People go through their plans – parties, work, quiet nights in with friends or family – and I listen, trying to imagine other people’s lives. It’s like when you’re driving late at night, and there are only a few houses with lights on. You can’t help but wonder about the people inside. Are they having trouble sleeping? Maybe they’re night owls? Maybe they just got home from work? It always feels like when you try, though, you find yourself inserting your own story into their lives. It’s hard to truly see things as someone else.

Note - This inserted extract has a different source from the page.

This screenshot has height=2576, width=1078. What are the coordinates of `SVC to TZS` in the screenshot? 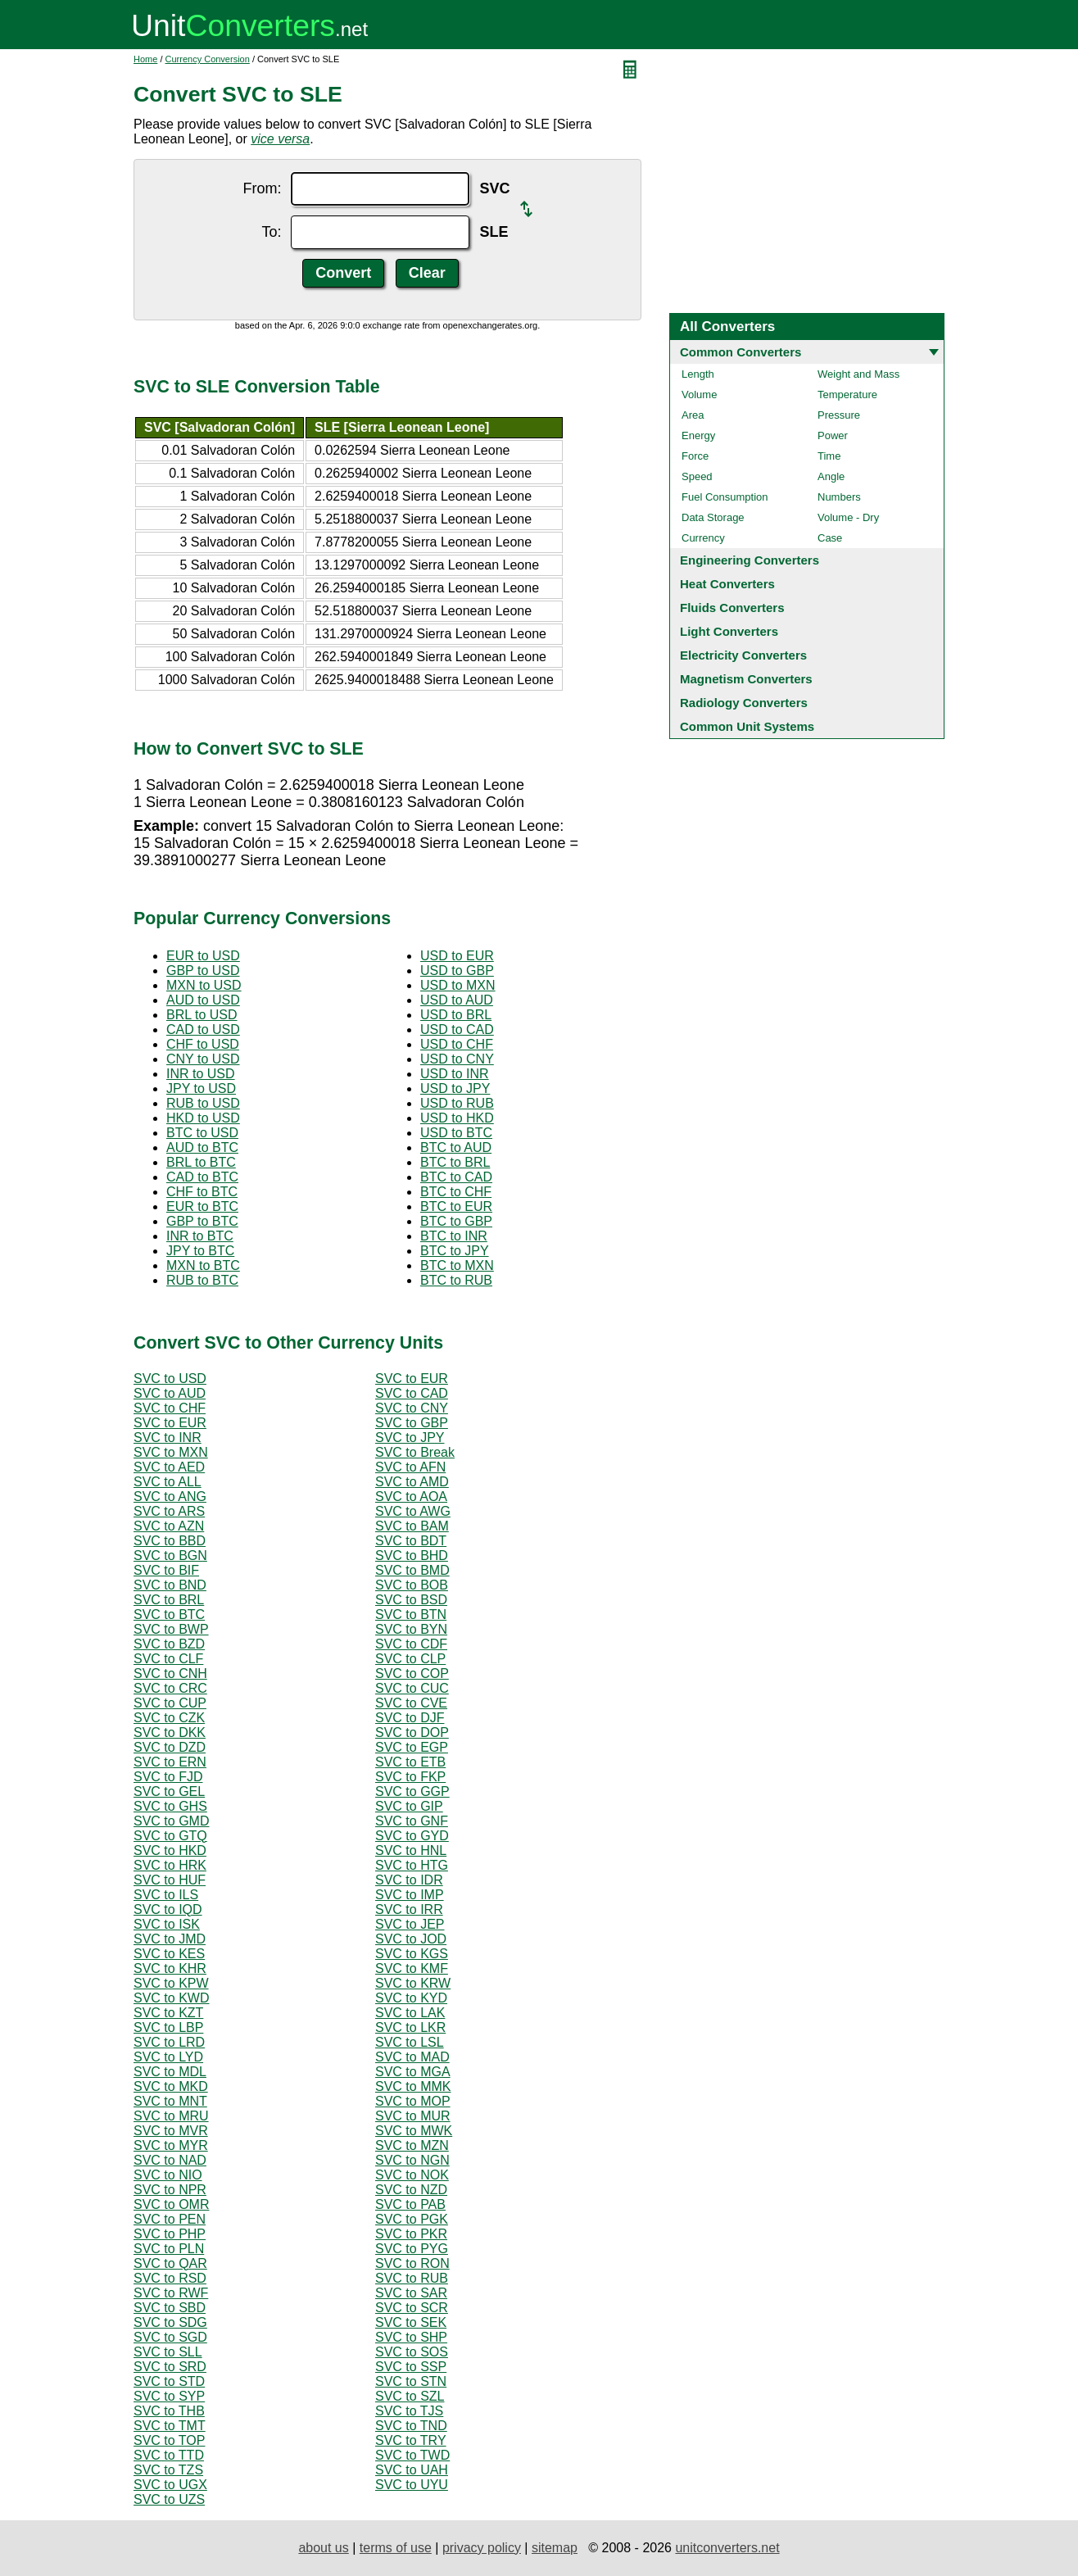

“You’re quiet tonight,” Kristen says, pulling up her own bin. Rudolph is still doing his reindeer thing, but no one is paying attention anymore. Someone put on Christmas carols, too, so it’s just noise.
“I’m just going to miss this.” She looks over at Jack, who’s been drawn in to the struggles of the Island of Misfit Toys apparently. I follow Kristen’s eyes and then turn back to her. “Well, yeah, of course, but not just him, not just us. I’m going to miss all of it. I feel normal here.”